* **PROMPT**
Reproduce verbatim only the lines from the one containing "Montale Vanilla Cake" through the last line below, both included.

Saved data entries:
────────────────────
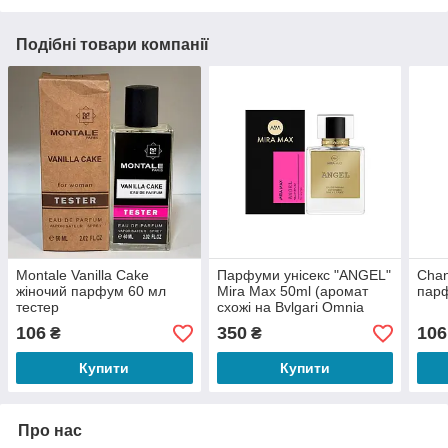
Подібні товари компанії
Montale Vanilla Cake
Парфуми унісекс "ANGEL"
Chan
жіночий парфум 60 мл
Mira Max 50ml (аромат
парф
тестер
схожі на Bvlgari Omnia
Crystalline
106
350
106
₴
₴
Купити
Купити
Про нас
────────────────────
* **ANSWER FOR THIS EXERCISE**
Montale Vanilla Cake
Парфуми унісекс "ANGEL"
Chan
жіночий парфум 60 мл
Mira Max 50ml (аромат
парф
тестер
схожі на Bvlgari Omnia
Crystalline
106
350
106
₴
₴
Купити
Купити
Про нас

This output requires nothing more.